* Task requirements: Transcribe, exactly and without pictures, the lines below from the line with "stunning digital art effortlessly." to the line with "In the short", both ends included, and no others.

(Page-level text extractions)
------------------------------

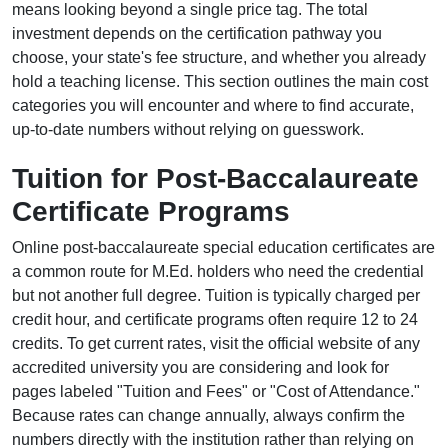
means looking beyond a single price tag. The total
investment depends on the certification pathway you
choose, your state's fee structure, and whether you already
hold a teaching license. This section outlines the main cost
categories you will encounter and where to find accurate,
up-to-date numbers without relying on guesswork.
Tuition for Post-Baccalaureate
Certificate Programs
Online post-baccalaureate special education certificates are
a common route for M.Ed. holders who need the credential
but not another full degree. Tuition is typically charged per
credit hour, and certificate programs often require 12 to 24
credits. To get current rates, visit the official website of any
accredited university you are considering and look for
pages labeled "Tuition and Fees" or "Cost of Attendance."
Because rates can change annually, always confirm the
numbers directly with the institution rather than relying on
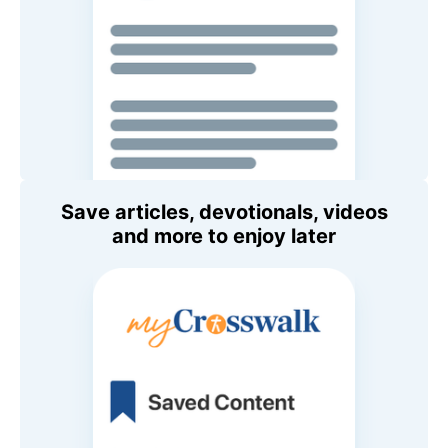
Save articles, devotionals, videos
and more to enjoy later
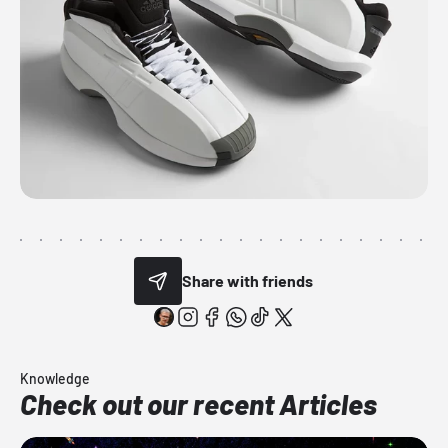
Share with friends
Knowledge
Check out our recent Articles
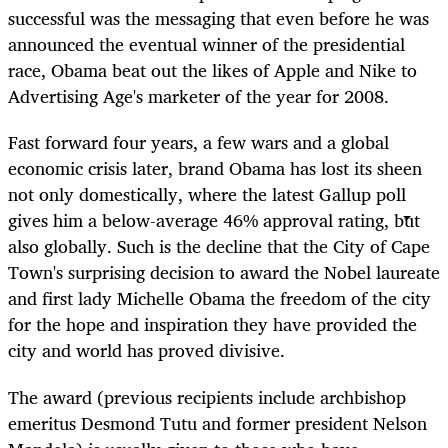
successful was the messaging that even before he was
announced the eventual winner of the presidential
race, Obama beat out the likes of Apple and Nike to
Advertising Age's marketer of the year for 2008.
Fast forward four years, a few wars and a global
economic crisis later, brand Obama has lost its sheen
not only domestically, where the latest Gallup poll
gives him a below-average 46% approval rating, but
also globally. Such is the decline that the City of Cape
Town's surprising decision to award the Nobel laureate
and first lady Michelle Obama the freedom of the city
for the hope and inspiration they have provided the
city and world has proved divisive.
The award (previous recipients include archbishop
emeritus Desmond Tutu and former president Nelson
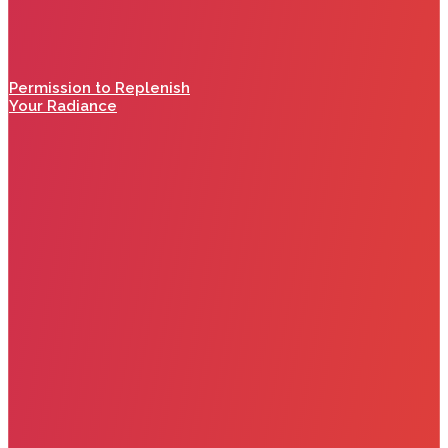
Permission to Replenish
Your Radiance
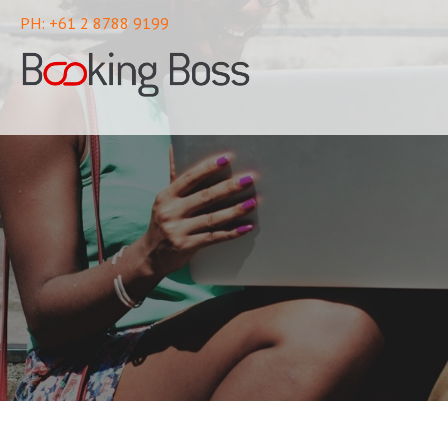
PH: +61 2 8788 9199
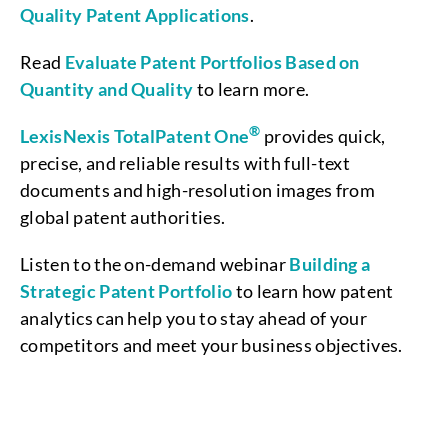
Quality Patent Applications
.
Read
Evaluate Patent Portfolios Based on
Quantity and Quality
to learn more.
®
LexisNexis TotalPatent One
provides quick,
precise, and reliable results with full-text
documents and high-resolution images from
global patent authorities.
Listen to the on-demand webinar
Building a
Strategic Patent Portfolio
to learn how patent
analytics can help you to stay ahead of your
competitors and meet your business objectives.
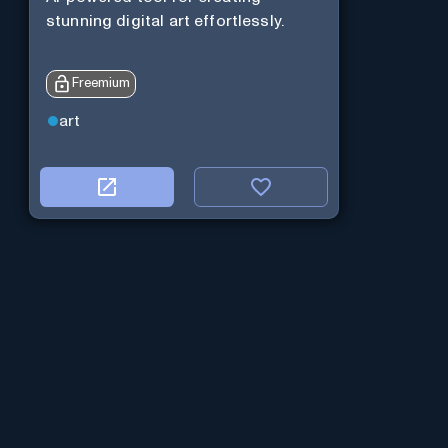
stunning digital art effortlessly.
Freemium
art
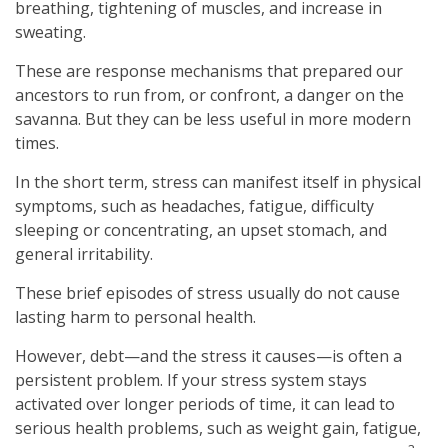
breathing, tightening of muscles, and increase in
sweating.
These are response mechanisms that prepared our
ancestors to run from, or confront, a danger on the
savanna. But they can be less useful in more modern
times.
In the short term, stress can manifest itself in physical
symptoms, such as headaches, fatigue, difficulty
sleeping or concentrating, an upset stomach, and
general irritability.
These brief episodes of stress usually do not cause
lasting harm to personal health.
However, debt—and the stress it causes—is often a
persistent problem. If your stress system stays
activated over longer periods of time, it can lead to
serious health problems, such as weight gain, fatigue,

------------------------------

* Exercise output:
stunning digital art effortlessly.
Freemium
art
breathing, tightening of muscles, and increase in
sweating.
These are response mechanisms that prepared our
ancestors to run from, or confront, a danger on the
savanna. But they can be less useful in more modern
times.
In the short term, stress can manifest itself in physical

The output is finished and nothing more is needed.